Chapter 3: The Locked Door
The new orb pulsed in Dracular's palm—cold, oily, and whispering. Unlike the golden warmth of Thomas's fantasy, this one writhed. Its light didn't illuminate. It devoured.
He stood at the edge of the cosmic realm, facing the God of Fantasy.
"This one will test you," the god said, voice heavier now, like prophecy and burden woven together. "It doesn't want to be fulfilled."
Dracular's fingers tightened around the orb. It throbbed in protest.
"Then why give it to me?" he asked.
"Because you said you'd try," Deceit hissed behind him, voice curling around his spine like smoke.
The stars bent. Space cracked. Reality yawned open once more.
TRANSFER INITIATED
Fantasy Integrity: 64%
WARNING: Host consciousness is fragmented. Proceed with caution.
The floor vanished.
He landed hard.
Darkness. Stone. A corridor that smelled of rust, sweat, and old regrets. Water dripped somewhere, irregular as a dying heartbeat. The air was thick—heavy with tension and something else, something primal.
The orb had vanished.

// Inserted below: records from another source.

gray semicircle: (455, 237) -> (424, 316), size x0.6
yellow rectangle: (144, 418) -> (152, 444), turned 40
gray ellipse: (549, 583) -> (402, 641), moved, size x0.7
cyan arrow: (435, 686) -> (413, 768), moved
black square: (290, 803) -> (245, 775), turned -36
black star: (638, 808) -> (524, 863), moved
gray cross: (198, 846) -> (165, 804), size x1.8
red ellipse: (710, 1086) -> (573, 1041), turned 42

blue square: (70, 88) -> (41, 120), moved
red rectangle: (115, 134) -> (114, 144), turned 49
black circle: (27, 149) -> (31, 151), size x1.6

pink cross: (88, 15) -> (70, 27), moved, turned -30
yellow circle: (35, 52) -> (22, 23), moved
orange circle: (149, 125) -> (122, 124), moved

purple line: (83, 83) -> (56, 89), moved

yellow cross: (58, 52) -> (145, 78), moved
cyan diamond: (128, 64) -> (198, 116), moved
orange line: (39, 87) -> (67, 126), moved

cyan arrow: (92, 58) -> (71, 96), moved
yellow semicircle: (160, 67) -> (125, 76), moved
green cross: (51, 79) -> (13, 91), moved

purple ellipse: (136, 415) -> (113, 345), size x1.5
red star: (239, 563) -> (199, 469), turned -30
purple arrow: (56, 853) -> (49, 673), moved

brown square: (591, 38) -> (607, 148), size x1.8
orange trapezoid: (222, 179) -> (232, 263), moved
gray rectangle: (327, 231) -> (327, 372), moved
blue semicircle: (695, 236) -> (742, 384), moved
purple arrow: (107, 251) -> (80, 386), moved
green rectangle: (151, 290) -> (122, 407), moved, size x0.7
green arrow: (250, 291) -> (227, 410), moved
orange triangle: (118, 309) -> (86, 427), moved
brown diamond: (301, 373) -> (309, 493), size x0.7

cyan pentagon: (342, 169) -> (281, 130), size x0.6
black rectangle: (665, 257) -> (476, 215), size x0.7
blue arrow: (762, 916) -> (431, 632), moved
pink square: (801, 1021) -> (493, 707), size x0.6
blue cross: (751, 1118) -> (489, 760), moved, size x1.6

In its place: a door. Tall, black, metal reinforced. Locked.
He reached out to touch it.
System Analysis:
Host Fantasy Detected
Name: Subject #004: "Nathan."
Age: 18
Status: Comatose. Long-term trauma detected.
Desire: Unknown. Blocked by psychic defenses.
Fantasy Core: Fragmented. Root Path Obscured.
Dracular frowned. "How do I enter a fantasy I can't see?"
The system responded in jagged lines of text.
Access Method: Immerse in Subject's subconscious maze. Progress by unlocking emotional barriers. Clues may be symbolic. Disturbances likely.
A breath behind him.
He turned.
A child stood at the corridor's edge—no older than six. Pale skin. Hollow eyes. Mute.
"Hey," Dracular said softly. "Are you—?"
The child turned and ran.
Without thinking, Dracular followed.
The corridor twisted. Became a stairwell. Then a hallway filled with photographs, all blurred at the faces. The child ran ahead, silent, barefoot. Dracular kept pace, his breathing shallow.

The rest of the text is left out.